Algeria, Morocco and Tunisia have old or sick rulers quite unrepresentative of the demographics of their countries. Their regimes are growing fragile and fear being ousted by force.

by Akram Belkaïd

Algeria has an aged, ailing president; Morocco, a king in poor health who is abroad much of the time; and Tunisia, a president so old and frail he spends just a few hours a day on state business. These men rule over 90 million people, 60% of them under 30 years old. Despite tough living conditions due to multiple socioeconomic problems, including an unemployment rate of 15-20%, the energy of the younger generations of these countries contrasts with the decrepitude of their leaders clinging on to power.

Algeria’s president, Abdelaziz Bouteflika, 81, suffered a debilitating stroke in April 2013 and last spoke in public in May 2014, when he was sworn in for a fourth term. Since then he has made only brief, silent appearances in his wheelchair, causing doubts about his ability to run the state. Yet this October Djamel Ould Abbes, then secretary general of the National Liberation Front (FLN), announced that Bouteflika would seek a fifth term in next April’s election. There has been no confirmation, with good reason, from Bouteflika, who lives in a special medical facility in western Algiers.
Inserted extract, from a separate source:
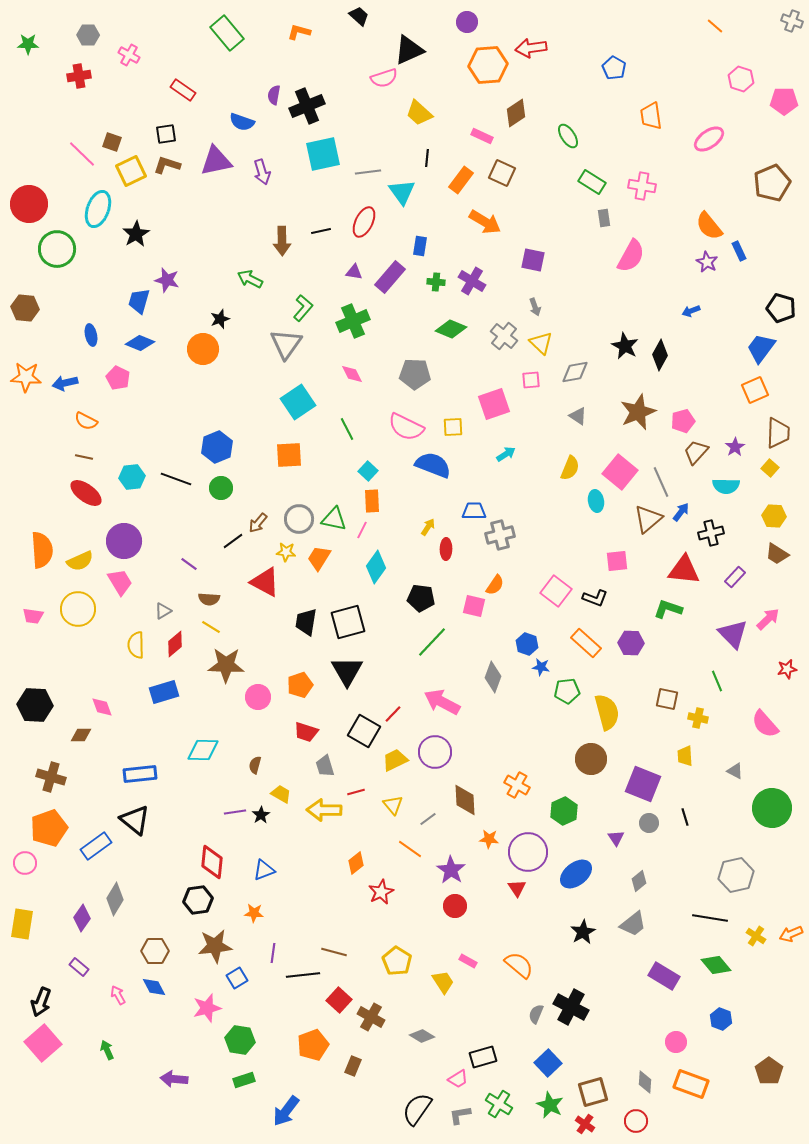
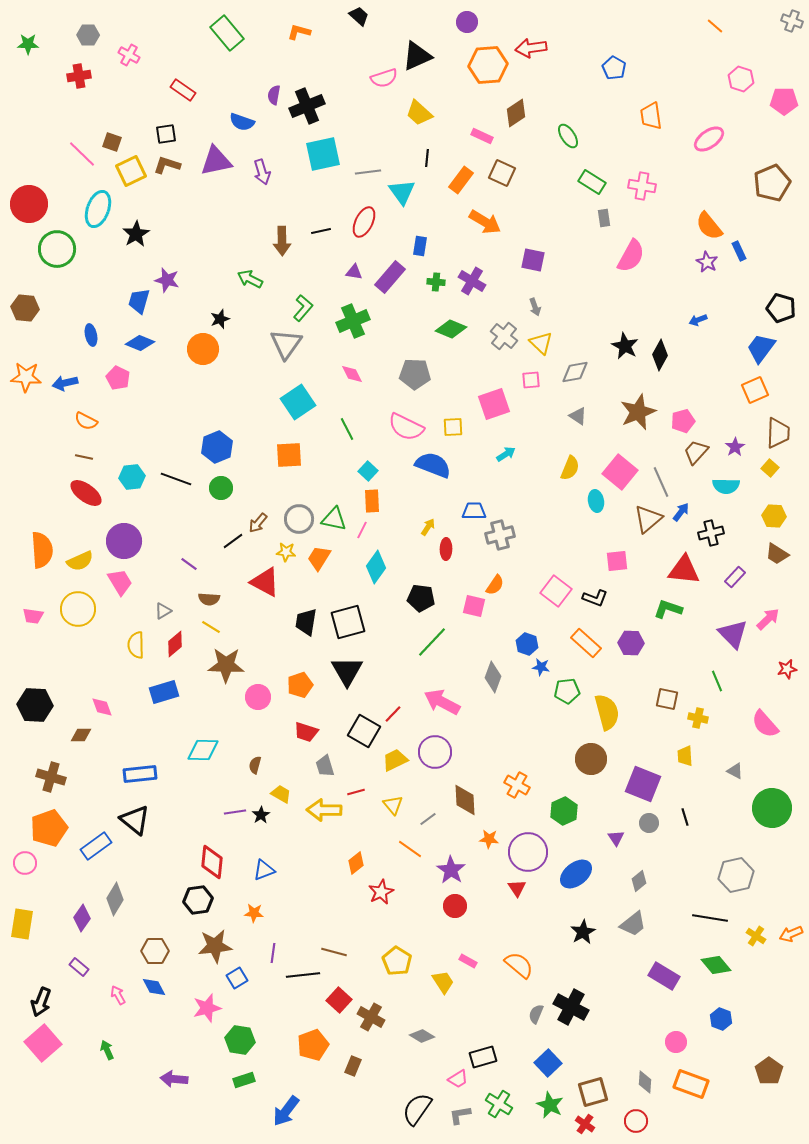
black triangle at (409, 50): moved 8 px right, 6 px down
blue arrow at (691, 311): moved 7 px right, 9 px down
But there have been other ‘spontaneous’ expressions of support, such as September’s call for him to stand again from Algeria’s employers’ federation, the FCE. But the Mouwatana (citizenship) movement of opposition politicians, ex-FLN members and intellectuals oppose a further term, which they believe to be illegal because of presidential incapacity. They invoke article 102 of the constitution, which states: ‘If the President of the Republic, because of serious and long-lasting illness [finds it impossible] to carry out his functions, the Constitutional Council meets de jure, and after having verified the reality of the impediment … proposes, unanimously, to the Parliament to declare a state of impediment.’ The constitutional court has rejected their demand, just as it did in 2014, when Bouteflika was already incapable of campaigning.

Opaque political systems

Tunisia’s president, Beji Caid Essebsi, 92, seems in better health than his Algerian counterpart. He regularly addresses the nation to demonstrate his determination to control its turbulent politics, but his official engagements are minimal; and the constant presence by his side of his son-in-law, cardiologist Moez Belkhodja, feeds rumours about his condition. This June several officials, including members of his own party, Nidaa Tounes, admitted off the record that Essebsi no longer has the physical strength to run the country nor the energy to tackle infighting in his own party. He rejects this, but refuses to publish his health reports. In a television interview in September he asserted that he had the right to stand again for president in December 2019: ‘People say I’m old. So let anyone who can match my mental abilities stand in this election.’